__TASK TO CARRY OUT__
Please keep to the lines below from the one with "İletişim (486, 118)" through the one with "YKS, Folkart Incity", and restate them word for word, ends included.
=== SOURCE INFORMATION ===
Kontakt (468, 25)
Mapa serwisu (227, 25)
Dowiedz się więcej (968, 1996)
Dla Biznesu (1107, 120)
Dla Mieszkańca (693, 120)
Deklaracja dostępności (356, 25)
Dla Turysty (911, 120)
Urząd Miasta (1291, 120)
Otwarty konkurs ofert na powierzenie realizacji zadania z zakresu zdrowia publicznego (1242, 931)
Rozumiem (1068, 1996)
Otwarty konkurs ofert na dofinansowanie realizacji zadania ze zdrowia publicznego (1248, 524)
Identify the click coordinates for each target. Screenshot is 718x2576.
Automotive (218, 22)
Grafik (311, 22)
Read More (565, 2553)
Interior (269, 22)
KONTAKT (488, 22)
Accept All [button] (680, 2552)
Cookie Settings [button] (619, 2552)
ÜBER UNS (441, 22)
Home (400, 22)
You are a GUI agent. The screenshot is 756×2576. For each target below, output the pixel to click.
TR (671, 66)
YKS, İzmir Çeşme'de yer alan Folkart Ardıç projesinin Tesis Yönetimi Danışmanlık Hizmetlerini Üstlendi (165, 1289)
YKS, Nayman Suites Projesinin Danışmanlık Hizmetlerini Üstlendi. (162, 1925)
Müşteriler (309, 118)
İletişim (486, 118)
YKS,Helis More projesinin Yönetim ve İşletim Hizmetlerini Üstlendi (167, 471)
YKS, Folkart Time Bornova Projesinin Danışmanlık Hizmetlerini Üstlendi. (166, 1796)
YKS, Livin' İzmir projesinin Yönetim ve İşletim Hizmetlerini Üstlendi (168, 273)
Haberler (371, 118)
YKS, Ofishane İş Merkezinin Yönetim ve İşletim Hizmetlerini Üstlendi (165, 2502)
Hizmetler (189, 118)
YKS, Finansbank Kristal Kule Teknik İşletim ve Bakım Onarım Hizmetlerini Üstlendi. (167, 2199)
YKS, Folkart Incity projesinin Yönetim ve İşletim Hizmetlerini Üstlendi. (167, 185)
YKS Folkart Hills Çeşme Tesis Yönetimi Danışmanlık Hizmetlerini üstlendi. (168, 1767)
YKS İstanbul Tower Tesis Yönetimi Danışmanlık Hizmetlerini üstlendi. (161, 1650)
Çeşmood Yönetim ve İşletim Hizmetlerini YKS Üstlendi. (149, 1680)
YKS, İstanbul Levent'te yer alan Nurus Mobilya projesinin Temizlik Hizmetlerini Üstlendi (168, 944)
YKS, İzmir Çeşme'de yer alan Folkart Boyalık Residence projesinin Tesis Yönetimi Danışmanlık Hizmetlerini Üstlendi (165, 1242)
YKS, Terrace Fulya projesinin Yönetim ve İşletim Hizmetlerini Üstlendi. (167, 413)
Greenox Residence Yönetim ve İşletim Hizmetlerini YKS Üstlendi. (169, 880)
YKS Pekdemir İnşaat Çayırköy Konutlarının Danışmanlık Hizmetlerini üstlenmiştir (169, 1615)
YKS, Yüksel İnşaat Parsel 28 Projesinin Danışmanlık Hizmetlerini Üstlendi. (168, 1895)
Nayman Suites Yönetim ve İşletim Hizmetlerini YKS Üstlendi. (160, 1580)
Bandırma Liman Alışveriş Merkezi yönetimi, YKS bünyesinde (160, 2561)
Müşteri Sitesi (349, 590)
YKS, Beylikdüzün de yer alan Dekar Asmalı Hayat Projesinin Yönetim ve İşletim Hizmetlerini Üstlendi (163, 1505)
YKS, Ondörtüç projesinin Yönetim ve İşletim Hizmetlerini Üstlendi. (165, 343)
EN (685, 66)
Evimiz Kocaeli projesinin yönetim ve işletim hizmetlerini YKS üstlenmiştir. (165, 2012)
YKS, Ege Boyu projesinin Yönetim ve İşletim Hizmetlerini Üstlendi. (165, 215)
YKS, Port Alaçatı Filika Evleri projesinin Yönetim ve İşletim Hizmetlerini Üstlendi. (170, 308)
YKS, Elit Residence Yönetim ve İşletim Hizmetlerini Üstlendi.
===
__REPLY__
İletişim (486, 118)
YKS,Helis More projesinin Yönetim ve İşletim Hizmetlerini Üstlendi (167, 471)
YKS, Folkart Time Bornova Projesinin Danışmanlık Hizmetlerini Üstlendi. (166, 1796)
YKS, Livin' İzmir projesinin Yönetim ve İşletim Hizmetlerini Üstlendi (168, 273)
Haberler (371, 118)
YKS, Ofishane İş Merkezinin Yönetim ve İşletim Hizmetlerini Üstlendi (165, 2502)
Hizmetler (189, 118)
YKS, Finansbank Kristal Kule Teknik İşletim ve Bakım Onarım Hizmetlerini Üstlendi. (167, 2199)
YKS, Folkart Incity projesinin Yönetim ve İşletim Hizmetlerini Üstlendi. (167, 185)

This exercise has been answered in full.